> _Try it_:
Your answer must be the exact lines of the listing below that run from the line with "Güneşin zararlı etkilerine" to the line with "Čističe a ředidla", ends included, and no pictures.

[Records Boundary: Start]

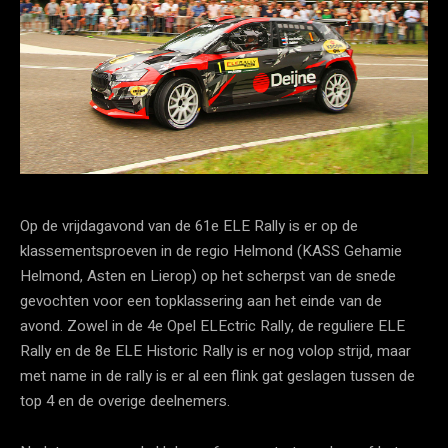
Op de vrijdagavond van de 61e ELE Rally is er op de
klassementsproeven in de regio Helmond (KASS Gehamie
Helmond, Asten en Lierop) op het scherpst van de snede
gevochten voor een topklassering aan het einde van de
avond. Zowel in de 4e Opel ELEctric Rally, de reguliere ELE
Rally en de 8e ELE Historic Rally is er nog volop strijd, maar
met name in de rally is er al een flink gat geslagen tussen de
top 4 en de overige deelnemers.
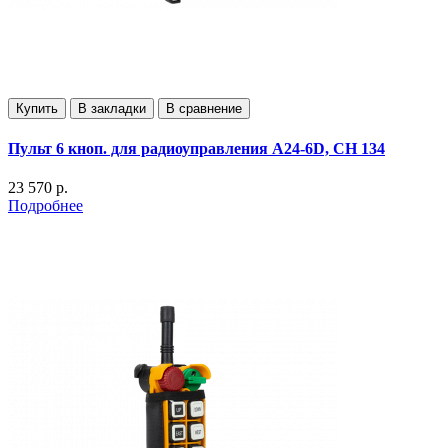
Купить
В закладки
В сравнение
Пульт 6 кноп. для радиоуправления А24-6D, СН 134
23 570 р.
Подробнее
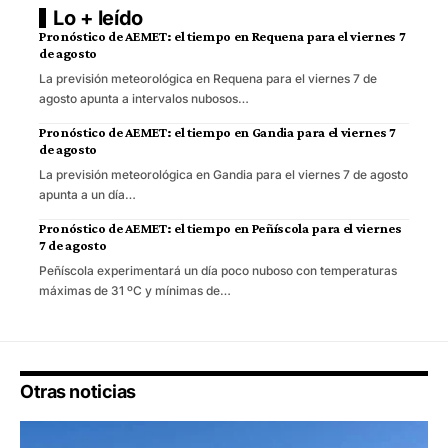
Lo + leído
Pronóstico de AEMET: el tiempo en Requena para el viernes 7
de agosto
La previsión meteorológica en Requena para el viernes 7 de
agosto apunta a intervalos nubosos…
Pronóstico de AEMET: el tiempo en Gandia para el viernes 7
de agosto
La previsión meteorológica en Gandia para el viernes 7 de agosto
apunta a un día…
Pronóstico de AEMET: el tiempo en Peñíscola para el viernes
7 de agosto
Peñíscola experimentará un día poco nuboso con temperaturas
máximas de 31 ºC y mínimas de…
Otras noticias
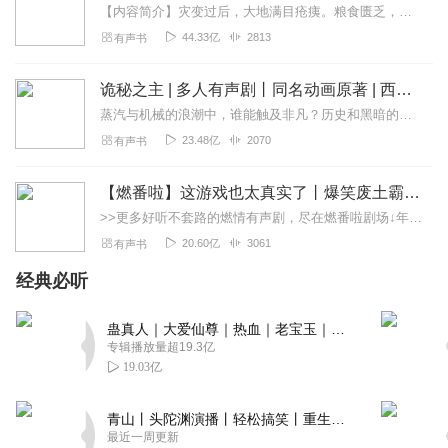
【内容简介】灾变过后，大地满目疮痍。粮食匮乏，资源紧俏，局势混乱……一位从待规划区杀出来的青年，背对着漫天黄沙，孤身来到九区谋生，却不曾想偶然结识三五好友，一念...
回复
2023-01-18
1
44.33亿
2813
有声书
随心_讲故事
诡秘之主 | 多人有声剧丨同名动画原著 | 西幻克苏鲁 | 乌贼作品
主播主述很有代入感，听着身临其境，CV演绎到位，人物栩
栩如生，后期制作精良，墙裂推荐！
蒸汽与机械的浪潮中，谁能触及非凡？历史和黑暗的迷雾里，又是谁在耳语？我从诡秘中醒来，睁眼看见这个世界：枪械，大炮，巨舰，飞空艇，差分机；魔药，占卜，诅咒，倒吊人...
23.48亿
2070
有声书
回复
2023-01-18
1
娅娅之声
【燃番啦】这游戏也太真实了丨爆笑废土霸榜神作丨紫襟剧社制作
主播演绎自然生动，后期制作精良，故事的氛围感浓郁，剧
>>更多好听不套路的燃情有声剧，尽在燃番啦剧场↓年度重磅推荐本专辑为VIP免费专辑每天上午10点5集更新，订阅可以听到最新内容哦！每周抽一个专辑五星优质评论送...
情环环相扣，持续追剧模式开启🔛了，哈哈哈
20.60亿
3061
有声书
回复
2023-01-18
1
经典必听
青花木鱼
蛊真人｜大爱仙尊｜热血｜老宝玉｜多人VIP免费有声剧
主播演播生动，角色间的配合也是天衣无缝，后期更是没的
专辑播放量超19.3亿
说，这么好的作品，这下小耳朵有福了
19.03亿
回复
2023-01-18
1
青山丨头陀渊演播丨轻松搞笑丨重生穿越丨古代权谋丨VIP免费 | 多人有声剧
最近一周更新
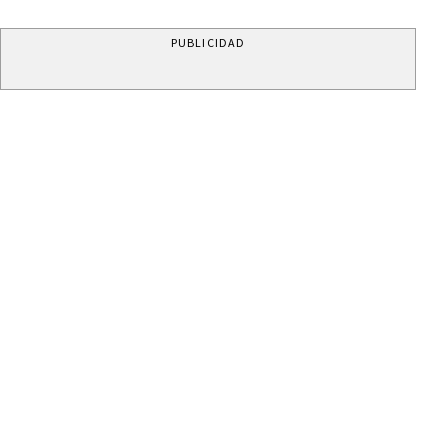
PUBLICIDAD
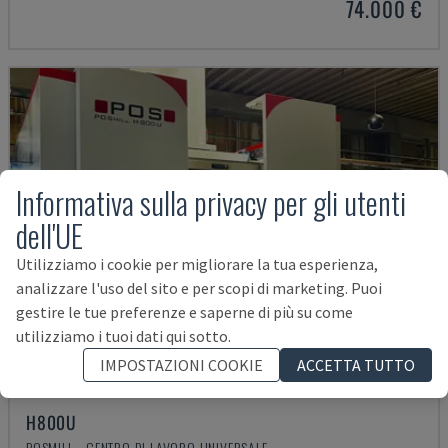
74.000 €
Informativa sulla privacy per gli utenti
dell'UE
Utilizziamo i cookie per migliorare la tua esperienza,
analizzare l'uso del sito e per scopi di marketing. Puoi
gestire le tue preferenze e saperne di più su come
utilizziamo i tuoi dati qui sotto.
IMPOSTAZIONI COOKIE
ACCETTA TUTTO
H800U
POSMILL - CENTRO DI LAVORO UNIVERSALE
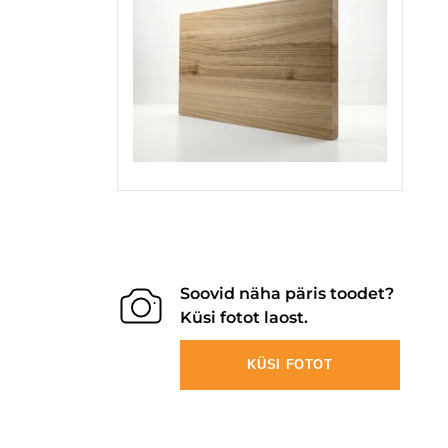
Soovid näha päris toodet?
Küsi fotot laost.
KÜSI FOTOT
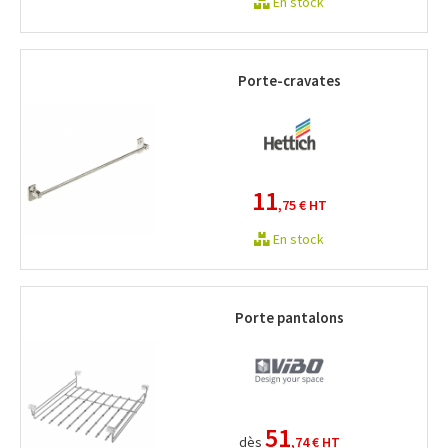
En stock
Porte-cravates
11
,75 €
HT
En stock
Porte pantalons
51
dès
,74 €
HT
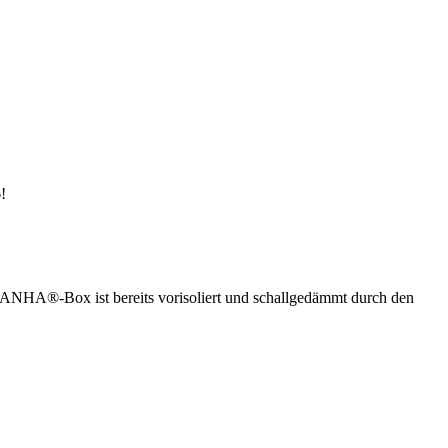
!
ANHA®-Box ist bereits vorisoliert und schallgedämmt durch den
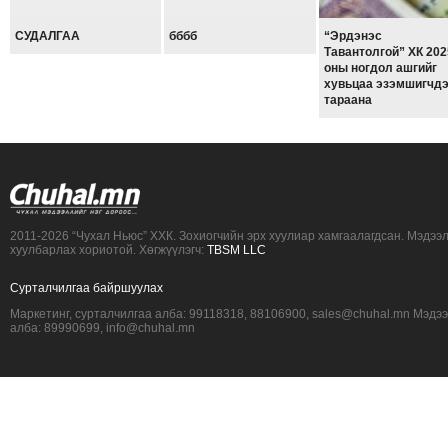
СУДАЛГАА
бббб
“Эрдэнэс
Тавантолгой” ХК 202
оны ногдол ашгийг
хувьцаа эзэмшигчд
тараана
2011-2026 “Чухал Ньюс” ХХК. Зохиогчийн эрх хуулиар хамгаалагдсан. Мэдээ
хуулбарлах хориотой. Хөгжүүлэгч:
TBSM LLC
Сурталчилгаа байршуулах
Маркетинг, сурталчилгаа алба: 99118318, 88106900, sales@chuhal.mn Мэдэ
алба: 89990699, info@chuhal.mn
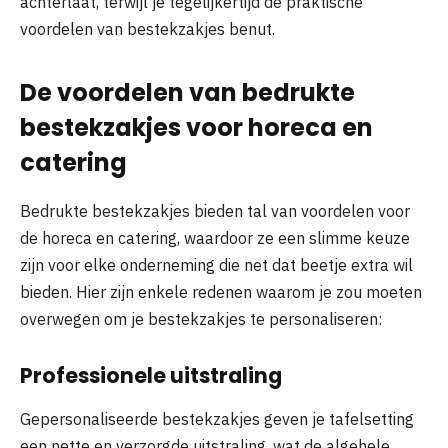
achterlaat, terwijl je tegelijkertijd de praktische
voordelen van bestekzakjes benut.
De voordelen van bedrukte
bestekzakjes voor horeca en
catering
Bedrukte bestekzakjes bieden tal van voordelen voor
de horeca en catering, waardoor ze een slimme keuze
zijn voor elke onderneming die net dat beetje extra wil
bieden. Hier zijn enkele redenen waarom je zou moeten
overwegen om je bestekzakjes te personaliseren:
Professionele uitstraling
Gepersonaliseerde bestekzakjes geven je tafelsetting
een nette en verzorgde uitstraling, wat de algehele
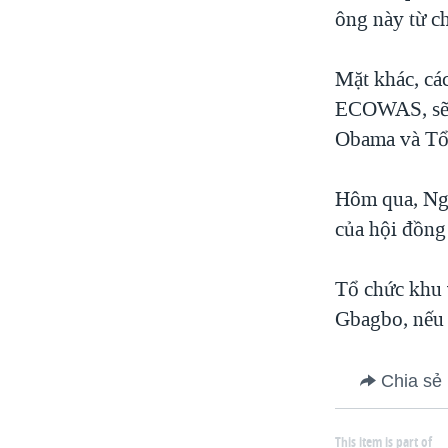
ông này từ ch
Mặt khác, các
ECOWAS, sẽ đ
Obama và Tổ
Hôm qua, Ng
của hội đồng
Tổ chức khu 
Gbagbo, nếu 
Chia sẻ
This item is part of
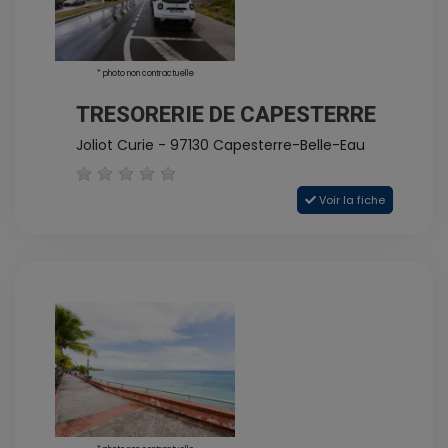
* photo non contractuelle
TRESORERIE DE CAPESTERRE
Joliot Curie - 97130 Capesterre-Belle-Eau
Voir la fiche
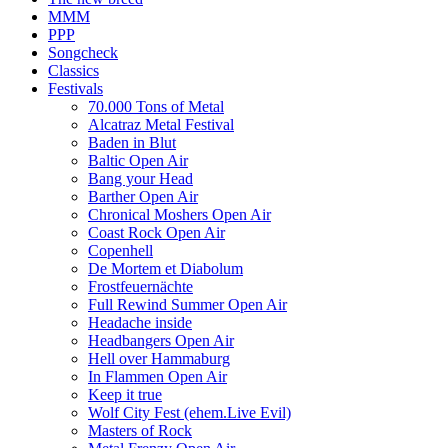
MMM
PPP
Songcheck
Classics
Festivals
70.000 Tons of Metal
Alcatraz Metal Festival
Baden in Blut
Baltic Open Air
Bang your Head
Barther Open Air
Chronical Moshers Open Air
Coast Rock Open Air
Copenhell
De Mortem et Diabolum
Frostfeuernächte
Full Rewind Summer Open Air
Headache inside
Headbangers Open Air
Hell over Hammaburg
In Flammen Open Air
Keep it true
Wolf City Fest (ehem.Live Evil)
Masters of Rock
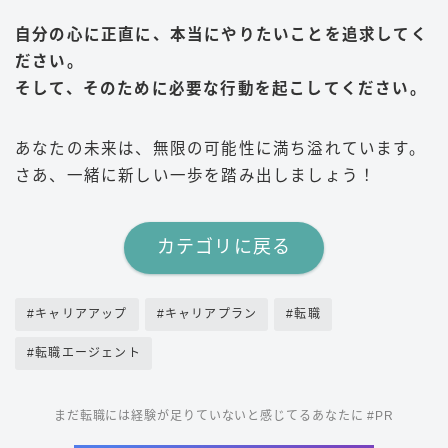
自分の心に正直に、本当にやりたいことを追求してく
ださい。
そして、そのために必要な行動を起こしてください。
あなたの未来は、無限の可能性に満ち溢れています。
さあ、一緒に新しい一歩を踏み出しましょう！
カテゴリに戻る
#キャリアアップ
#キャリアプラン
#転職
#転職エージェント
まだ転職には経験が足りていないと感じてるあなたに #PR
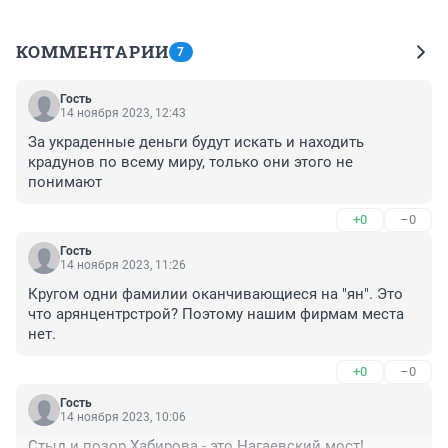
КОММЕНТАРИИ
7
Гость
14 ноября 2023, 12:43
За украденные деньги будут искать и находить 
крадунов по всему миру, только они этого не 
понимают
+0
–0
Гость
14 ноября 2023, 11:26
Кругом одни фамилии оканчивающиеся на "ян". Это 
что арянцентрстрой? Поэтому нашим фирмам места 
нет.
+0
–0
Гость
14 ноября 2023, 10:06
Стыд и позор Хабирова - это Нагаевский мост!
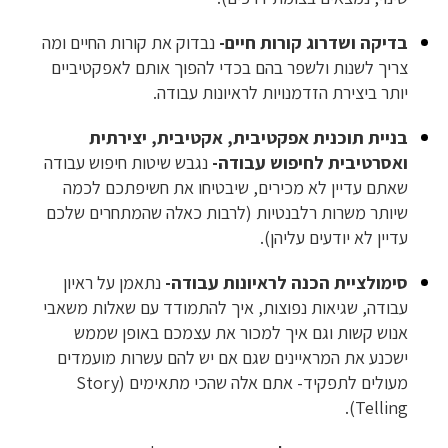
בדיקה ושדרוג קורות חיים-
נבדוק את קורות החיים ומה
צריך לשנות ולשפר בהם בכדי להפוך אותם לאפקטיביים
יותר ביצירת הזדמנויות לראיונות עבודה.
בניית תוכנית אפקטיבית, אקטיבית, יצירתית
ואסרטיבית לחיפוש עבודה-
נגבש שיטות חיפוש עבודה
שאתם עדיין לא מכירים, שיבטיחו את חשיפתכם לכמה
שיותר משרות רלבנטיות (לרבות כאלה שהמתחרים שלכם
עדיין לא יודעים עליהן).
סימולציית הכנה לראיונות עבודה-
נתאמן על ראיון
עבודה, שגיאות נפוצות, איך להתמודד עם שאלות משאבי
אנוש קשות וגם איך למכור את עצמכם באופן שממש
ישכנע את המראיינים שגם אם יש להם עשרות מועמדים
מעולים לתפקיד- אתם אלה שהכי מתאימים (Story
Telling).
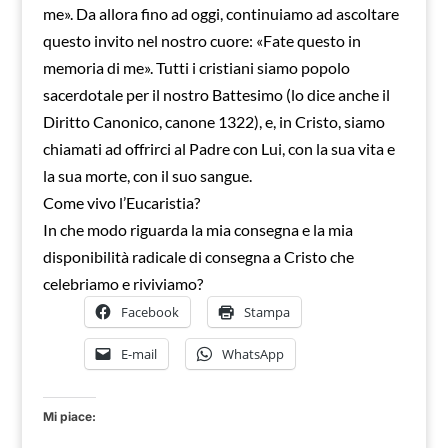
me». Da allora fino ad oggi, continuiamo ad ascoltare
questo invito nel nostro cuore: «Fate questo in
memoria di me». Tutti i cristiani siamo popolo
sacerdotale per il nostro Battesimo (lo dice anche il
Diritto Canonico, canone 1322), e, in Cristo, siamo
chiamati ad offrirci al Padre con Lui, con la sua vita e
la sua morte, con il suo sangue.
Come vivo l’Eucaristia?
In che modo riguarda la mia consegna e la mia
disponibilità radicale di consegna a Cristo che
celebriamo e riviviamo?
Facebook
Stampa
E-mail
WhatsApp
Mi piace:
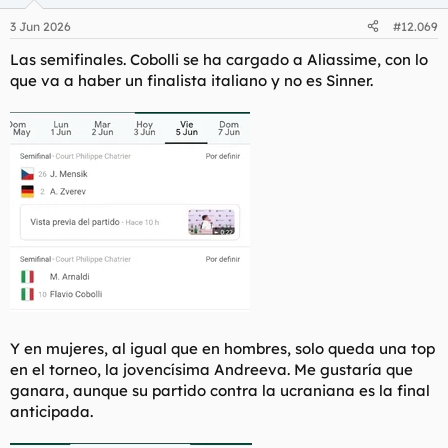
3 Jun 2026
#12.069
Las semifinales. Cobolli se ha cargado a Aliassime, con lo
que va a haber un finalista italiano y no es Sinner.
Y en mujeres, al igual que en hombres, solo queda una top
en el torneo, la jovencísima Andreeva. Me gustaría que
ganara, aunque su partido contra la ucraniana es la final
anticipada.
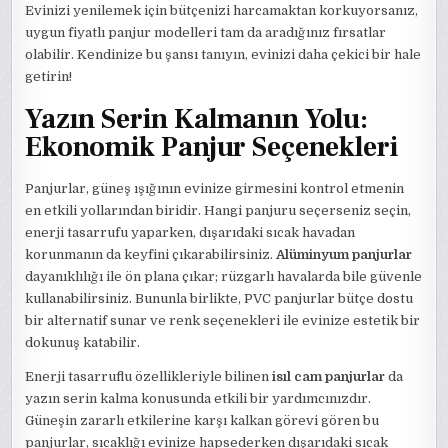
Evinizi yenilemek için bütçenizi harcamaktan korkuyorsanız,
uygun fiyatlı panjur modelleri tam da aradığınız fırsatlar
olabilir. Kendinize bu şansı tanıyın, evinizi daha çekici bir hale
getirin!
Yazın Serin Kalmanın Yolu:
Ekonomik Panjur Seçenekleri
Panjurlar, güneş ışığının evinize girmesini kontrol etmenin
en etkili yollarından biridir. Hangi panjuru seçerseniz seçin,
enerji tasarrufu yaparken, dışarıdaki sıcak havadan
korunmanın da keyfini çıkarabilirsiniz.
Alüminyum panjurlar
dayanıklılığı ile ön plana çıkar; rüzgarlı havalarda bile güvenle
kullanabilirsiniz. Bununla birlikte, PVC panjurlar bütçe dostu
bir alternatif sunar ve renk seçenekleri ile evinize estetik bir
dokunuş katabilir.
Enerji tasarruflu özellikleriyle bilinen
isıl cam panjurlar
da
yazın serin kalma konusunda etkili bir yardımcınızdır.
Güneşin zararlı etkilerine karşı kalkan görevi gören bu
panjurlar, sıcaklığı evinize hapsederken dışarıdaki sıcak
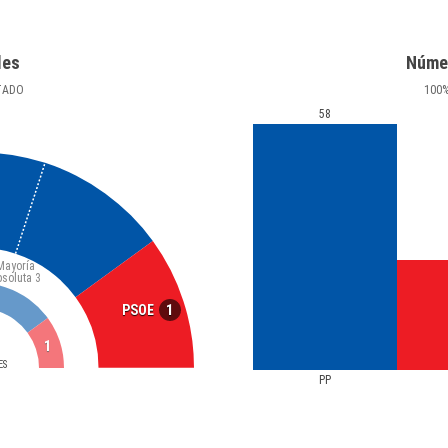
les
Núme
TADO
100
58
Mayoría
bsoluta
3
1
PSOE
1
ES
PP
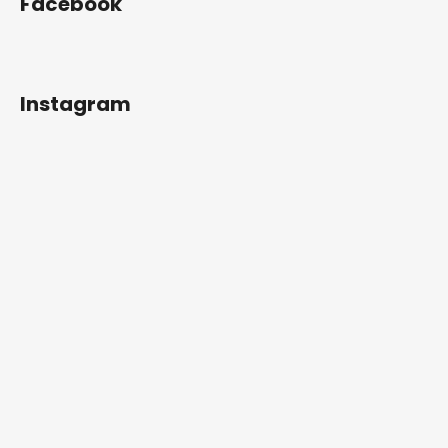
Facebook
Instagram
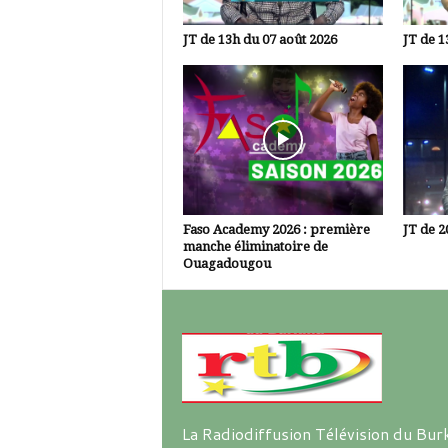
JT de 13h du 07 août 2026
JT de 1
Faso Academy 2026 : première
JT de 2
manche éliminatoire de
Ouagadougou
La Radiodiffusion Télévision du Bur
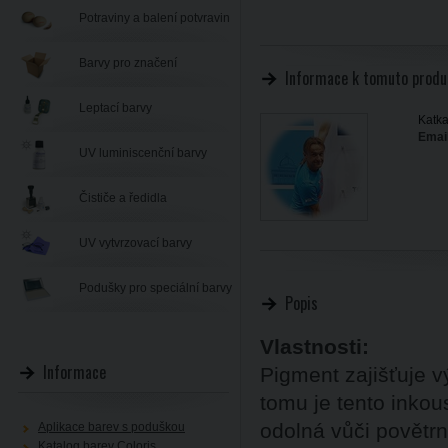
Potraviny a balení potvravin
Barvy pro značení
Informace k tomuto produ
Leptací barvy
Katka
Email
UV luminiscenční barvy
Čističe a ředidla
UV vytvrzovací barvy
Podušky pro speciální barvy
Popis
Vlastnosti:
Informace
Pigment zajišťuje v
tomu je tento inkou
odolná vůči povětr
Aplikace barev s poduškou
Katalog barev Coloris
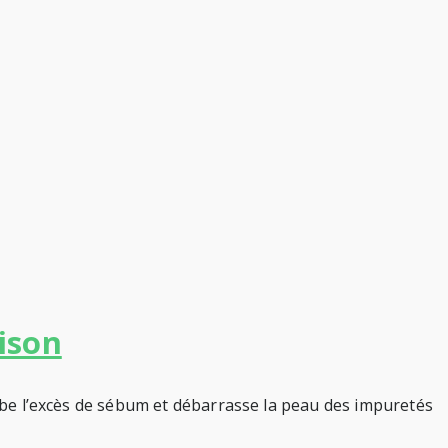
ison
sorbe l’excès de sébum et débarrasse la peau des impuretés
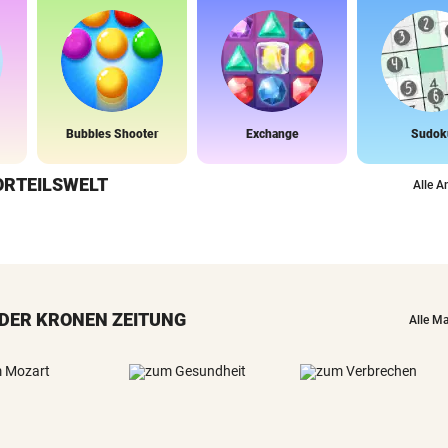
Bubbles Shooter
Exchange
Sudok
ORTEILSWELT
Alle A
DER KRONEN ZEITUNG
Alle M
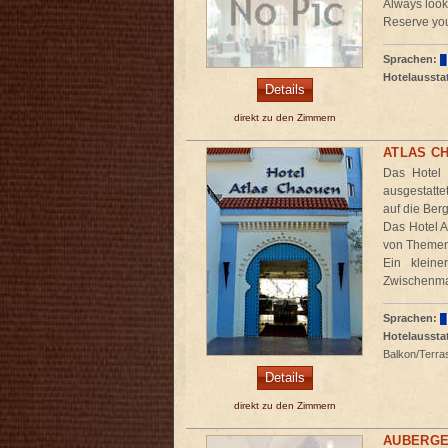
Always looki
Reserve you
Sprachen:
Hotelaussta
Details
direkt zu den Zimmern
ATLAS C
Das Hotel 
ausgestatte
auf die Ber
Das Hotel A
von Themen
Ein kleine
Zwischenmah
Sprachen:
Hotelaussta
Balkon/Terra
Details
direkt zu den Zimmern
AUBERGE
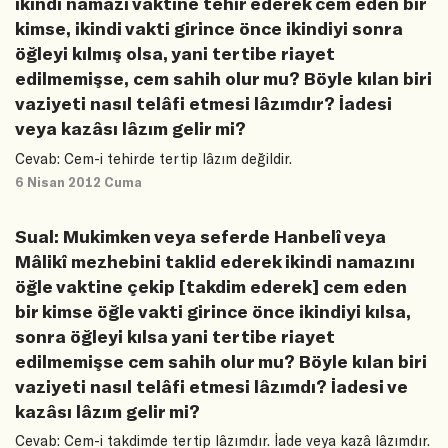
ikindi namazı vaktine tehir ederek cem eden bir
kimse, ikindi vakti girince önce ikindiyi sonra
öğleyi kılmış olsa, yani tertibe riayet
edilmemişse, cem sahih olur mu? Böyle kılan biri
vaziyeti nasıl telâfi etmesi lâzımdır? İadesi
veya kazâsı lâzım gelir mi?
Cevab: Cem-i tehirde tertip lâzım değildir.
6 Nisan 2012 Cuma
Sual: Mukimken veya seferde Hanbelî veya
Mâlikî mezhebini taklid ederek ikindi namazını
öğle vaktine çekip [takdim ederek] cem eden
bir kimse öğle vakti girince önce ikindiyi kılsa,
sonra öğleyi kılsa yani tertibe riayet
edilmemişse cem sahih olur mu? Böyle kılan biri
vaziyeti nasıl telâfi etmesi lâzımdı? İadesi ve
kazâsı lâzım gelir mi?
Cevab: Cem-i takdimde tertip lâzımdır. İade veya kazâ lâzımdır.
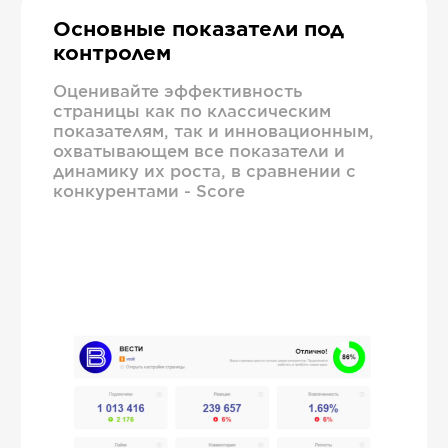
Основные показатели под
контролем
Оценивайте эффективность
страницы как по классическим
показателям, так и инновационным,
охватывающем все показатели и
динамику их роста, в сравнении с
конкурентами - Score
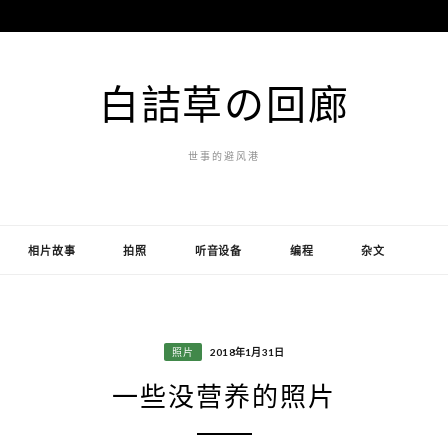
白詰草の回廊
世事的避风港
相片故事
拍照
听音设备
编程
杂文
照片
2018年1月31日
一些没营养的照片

[Records Boundary: End]

> _Written answer_:
Güneşin zararlı etkilerine karşı kalkan görevi gören bu
panjurlar, sıcaklığı evinize hapsederken dışarıdaki sıcak
les
Núme
TADO
100
58
Mayoría
bsoluta
3
1
PSOE
1
ES
PP
Facebook
Instagram
JT de 13h du 07 août 2026
JT de 1
Faso Academy 2026 : première
JT de 2
manche éliminatoire de
Ouagadougou
La Radiodiffusion Télévision du Bur
Potraviny a balení potvravin
Barvy pro značení
Informace k tomuto produ
Leptací barvy
Katka
Email
UV luminiscenční barvy
Čističe a ředidla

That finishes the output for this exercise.